For Barlow, 56, his leather business in North Lawrence is all about family. He started BKB Leather, 811 Elm St., after he injured himself at his construction job. He started playing with some leather scraps in his house and made a couple of tool belts for his fellow workers. That was in 1986.
Now, his shop is one of the few places left in Lawrence to see a cobbler for shoes, to fix a favorite purse or get custom saddle work done. In his eclectic shop, old carries as much weight as new.
“We just fix things and make things. It’s all pretty exciting,” Barlow said.
Originally started in Barlow’s laundry room, the business grew and eventually moved to a location across from Johnny’s Tavern, 401 N. Second St. But Barlow decided to bring it home eight years ago and built his shop next door to his house.
He has one full-time employee, along with his son-in-law and brother working for him. Isadora, a dog named for a turn-of-the-century dancer, wanders around the shop along with cats Blixen and Agnes and a bird he’s had for 18 years.

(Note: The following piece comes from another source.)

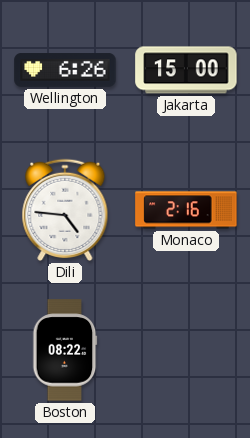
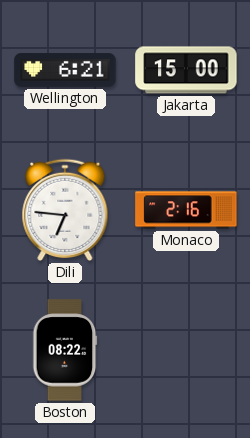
Wellington: 6:26 -> 6:21
Dili: 4:46 -> 6:46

“We’re going to stay here, keep it small and intimate,” Barlow said. “Most customers like that.”
Barlow’s shop specializes in what he calls “old school thinking,” repairing the old and tired. The cobblers repair shoes ranging from zebra-striped spike heels to years-old loafers. In fact, one man has Barlow repair the same pair of shoes every year.
“It’s just word of mouth and we try to do good work,” he said.

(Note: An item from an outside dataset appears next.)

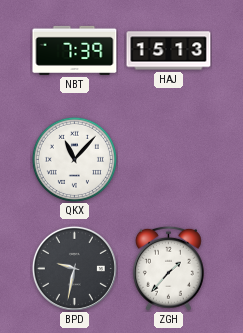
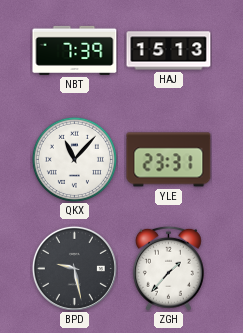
YLE: none -> 23:31
BPD: 9:32 -> 9:28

And in a down economy, some people would rather fix their old favorites than buy replacements. It’s all about saving old things, something Barlow’s good at — the wood stove in the shop is decades old, and he’s never thrown away a sole he’s taken off a shoe in 20 years. Many adorn a tree outside the shop.

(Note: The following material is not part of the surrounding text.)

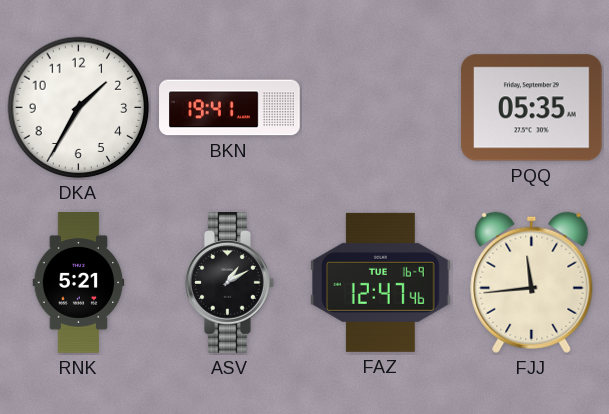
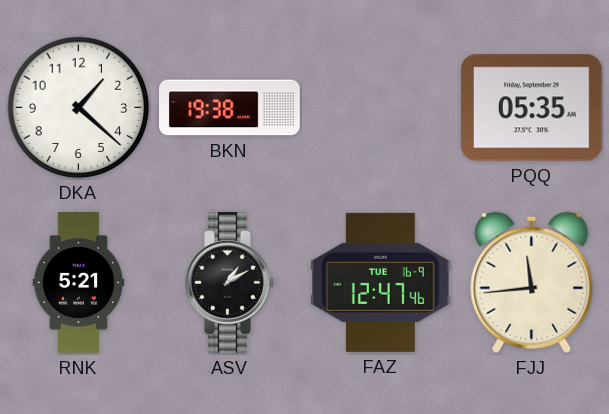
DKA: 1:35 -> 1:22
BKN: 19:41 -> 19:38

“A lot of our job here is teaching people how to take care of their stuff,” he said.
Casey Smith, 32, married Barlow’s daughter, and then became one of the shop’s cobblers. He uses glue, blades and some creativity to repair shoes, something that has become an art form for him.
“Sometimes you become the artist and make it look how you want it to look,” Smith said.
Barlow often works on more specialized projects, such a leather-rimmed mirror or a custom belt similar to the 30-year-old one he wears.
He uses high-quality leathers, usually from Canada and occasionally from France or England. Leather prices have gone up just like everything else. Barlow said he used to be able to buy leather for 90 cents per foot, but now it’s $7 to $10 per foot. The cost is worth it to him, though, and the prices he charges go up proportionally.
“It doesn’t pay to buy anything to compromise the quality,” he said.
Barlow likes to take on new projects, and remembers the one that perplexed him most: a removable skin for a basketball.
“He doesn’t know how to say he doesn’t know how to do something,” said his wife, Kris, who operates a quilting business in their home.
The variety of work Barlow’s shop does keeps them busy; he says it’s actually five shops in one. And having his family around makes it a comfortable environment, one he hopes will last for years.
“There’s no way I could do this by myself,” he said.